WORK TASK:
When a line in the entries contains the word "GENNAIO", copy that line in full.

BEGIN EXERCISE MATERIAL

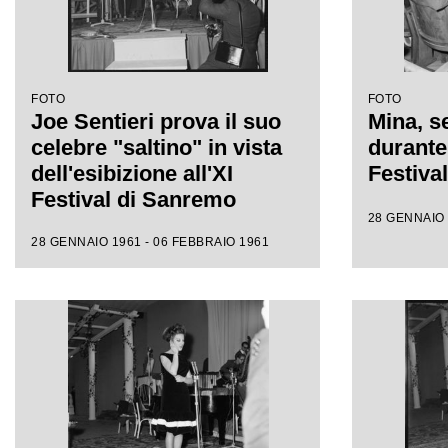
FOTO
FOTO
Joe Sentieri prova il suo
Mina, se
celebre "saltino" in vista
durante 
dell'esibizione all'XI
Festiva
Festival di Sanremo
28 GENNAIO 
28 GENNAIO 1961 - 06 FEBBRAIO 1961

END EXERCISE MATERIAL

EXERCISE ANSWER:
28 GENNAIO 
28 GENNAIO 1961 - 06 FEBBRAIO 1961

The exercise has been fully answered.